De Amorcito Corazón a La Guadalupana: la historia de sus autores

La melodía de La Guadalupana, el canto más popular en honor a la Virgen de Guadalupe, fue creada por Manuel Esperón y Ernesto Cortázar Hernández, dos figuras clave de la música mexicana. Manuel Esperón, el principal arquitecto musical detrás de la obra, participó en la música de 489 películas y registró más de 900 canciones en su trayectoria, convirtiendo a La Guadalupana en un símbolo que trasciende fronteras y se canta desde el Tepeyac hasta el Vaticano.

Cada mes de diciembre, miles de voces se unen para cantar La Guadalupana en celebraciones masivas, misas y peregrinaciones dedicadas a la Virgen de Guadalupe. Detrás de este himno popular, que parece haber existido siempre, se encuentran dos figuras fundamentales de la música mexicana: Manuel Esperón y Ernesto Cortázar Hernández.

Manuel Esperón, pianista y compositor, fue clave en la creación de La Guadalupana. A lo largo de su carrera en el Cine de Oro mexicano, dejó una marca imborrable.
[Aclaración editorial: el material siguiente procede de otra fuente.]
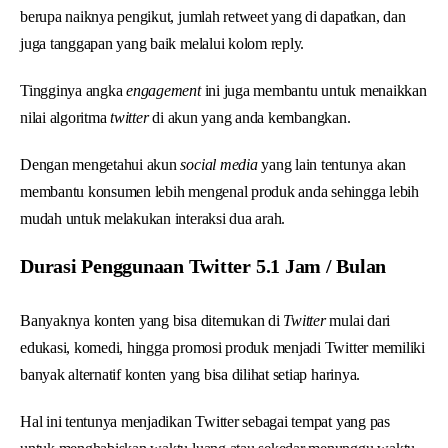
berupa naiknya pengikut, jumlah retweet yang di dapatkan, dan
juga tanggapan yang baik melalui kolom reply.
Tingginya angka
engagement
ini juga membantu untuk menaikkan
nilai algoritma
twitter
di akun yang anda kembangkan.
Dengan mengetahui akun
social media
yang lain tentunya akan
membantu konsumen lebih mengenal produk anda sehingga lebih
mudah untuk melakukan interaksi dua arah.
Durasi Penggunaan Twitter 5.1 Jam / Bulan
Banyaknya konten yang bisa ditemukan di
Twitter
mulai dari
edukasi, komedi, hingga promosi produk menjadi Twitter memiliki
banyak alternatif konten yang bisa dilihat setiap harinya.
Hal ini tentunya menjadikan Twitter sebagai tempat yang pas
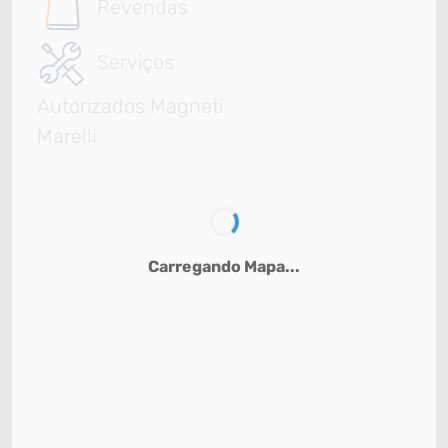
Revendas
Serviços
Autorizados Magneti
Marelli
Carregando Mapa...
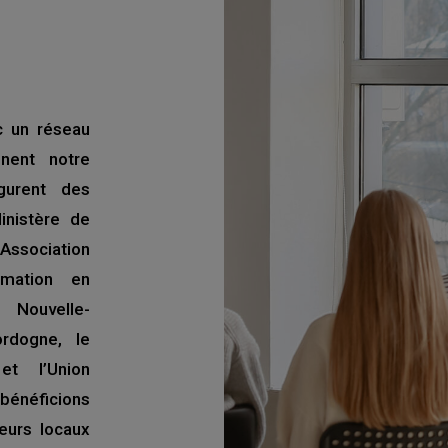
c un réseau
nnent notre
gurent des
inistère de
Association
rmation en
 Nouvelle-
rdogne, le
et l’Union
bénéficions
eurs locaux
Manuel Esperón: Un Legado de 900 Canciones

El talento de Manuel Esperón se extendió por el cine y la música popular. Él participó en la música de 489 películas y registró más de 900 canciones que se volvieron parte del imaginario nacional.

Entre sus obras más conocidas están “Amorcito corazón”, “No volveré” y “Flor de azalea”. Sus composiciones acompañaron a estrellas como Jorge Negrete, Pedro Vargas, Libertad Lamarque y el icónico Pedro Infante. De hecho, la historia de la canción roza indirectamente al ídolo, gracias al vínculo de Esperón con el actor.

El Alcance de La Guadalupana como Símbolo Cultural

La Guadalupana es mucho más que una canción religiosa. Es un símbolo cultural y emocional que une fe, música y tradición. Nació de la unión del talento de Esperón y Cortázar en un contexto de profunda devoción a la Virgen de Guadalupe.

Lo que distingue esta composición es su capacidad para trascender generaciones y fronteras. La melodía ha sido interpretada en escenarios tan distantes como el Vaticano y la Catedral de Notre Dame en París. Además, es un canto que se aprende en familia. Se entona en procesiones. Se reconoce en cualquier rincón de México.

Finalmente, su vigencia se mantiene en celebraciones masivas. También perdura en producciones musicales recientes. La Guadalupana demuestra el impacto permanente que Manuel Esperón y Ernesto Cortázar dejaron en el corazón de millones de personas.